Try it
Strip out all images, then restate the data verbatim.

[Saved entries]
● ● ●
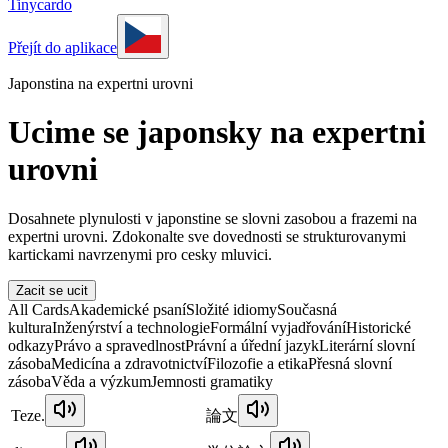
Tinycardo
Přejít do aplikace
Japonstina na expertni urovni
Ucime se japonsky na expertni
urovni
Dosahnete plynulosti v japonstine se slovni zasobou a frazemi na
expertni urovni. Zdokonalte sve dovednosti se strukturovanymi
kartickami navrzenymi pro cesky mluvici.
Zacit se ucit
All Cards
Akademické psaní
Složité idiomy
Současná
kultura
Inženýrství a technologie
Formální vyjadřování
Historické
odkazy
Právo a spravedlnost
Právní a úřední jazyk
Literární slovní
zásoba
Medicína a zdravotnictví
Filozofie a etika
Přesná slovní
zásoba
Věda a výzkum
Jemnosti gramatiky
Teze.
論文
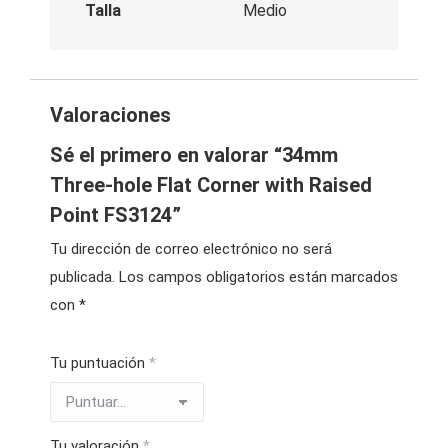
Talla
Medio
Valoraciones
Sé el primero en valorar “34mm
Three-hole Flat Corner with Raised
Point FS3124”
Tu dirección de correo electrónico no será
publicada.
Los campos obligatorios están marcados
con
*
Tu puntuación
*
Tu valoración
*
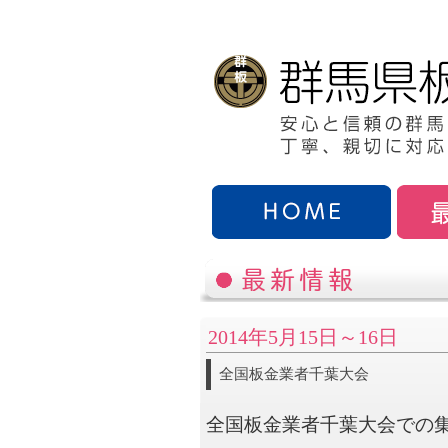
2014年5月15日～16日
全国板金業者千葉大会
全国板金業者千葉大会での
● ● ●
Result for this task
Tinycardo
Přejít do aplikace
Japonstina na expertni urovni
Ucime se japonsky na expertni
urovni
Dosahnete plynulosti v japonstine se slovni zasobou a frazemi na
expertni urovni. Zdokonalte sve dovednosti se strukturovanymi
kartickami navrzenymi pro cesky mluvici.
Zacit se ucit
All Cards
Akademické psaní
Složité idiomy
Současná
kultura
Inženýrství a technologie
Formální vyjadřování
Historické
odkazy
Právo a spravedlnost
Právní a úřední jazyk
Literární slovní
zásoba
Medicína a zdravotnictví
Filozofie a etika
Přesná slovní
zásoba
Věda a výzkum
Jemnosti gramatiky
Teze.
論文
Talla
Medio
Valoraciones
Sé el primero en valorar “34mm
Three-hole Flat Corner with Raised
Point FS3124”
Tu dirección de correo electrónico no será
publicada.
Los campos obligatorios están marcados
con
*
Tu puntuación
*
Tu valoración
*
2014年5月15日～16日
全国板金業者千葉大会
全国板金業者千葉大会での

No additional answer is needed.